Agora, que se aproxima a entrada de
Novembro, muitos regressarão temporariamente ao terreno dos mortos. Passarão o
velho portão de ferro, alguns irão mesmo fazer o sinal da cruz antes de
refugiar-se na interminável saudade, nesse vazio imenso para o qual ainda não
inventaram palavras... Quase todos, porém, continuarão a mostrar-se incapazes
de compreender o drama dos vivos que por aqui trabalham.

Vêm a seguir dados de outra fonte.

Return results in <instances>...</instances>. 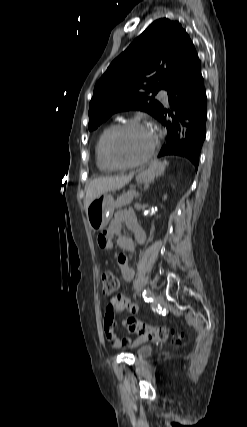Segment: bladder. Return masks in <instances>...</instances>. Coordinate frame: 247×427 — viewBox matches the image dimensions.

Poucos o terão imaginado, mas cada
regresso ao mundo do eterno repouso é sempre um acto de resistência. Ao
depositar o ramo de alecrim, uma flor, acender uma vela, afastar o pó da imagem
que insiste em apagar-se ou simplesmente permanecer em silêncio estamos a
cuidar de nós, como se nos fosse dada a possibilidade de entrar no hospital
onde estamos internados e vigiar a própria doença. Em certo sentido, é uma
viagem ao futuro, onde nos reencontramos, despidos de todos os títulos e
cosméticas. Nesses instantes, apenas os símbolos parecem fazer ainda algum
sentido.
Símbolos
e utopias que nos fazem cada vez mais falta. O feriado de Novembro e, em
especial, o segundo dia consagrado à memória dos que já partiram também podem
ajudar-nos a pensar nisso… Ou não fosse a memória o pólen indispensável para
cada um pensar depois a sua própria história.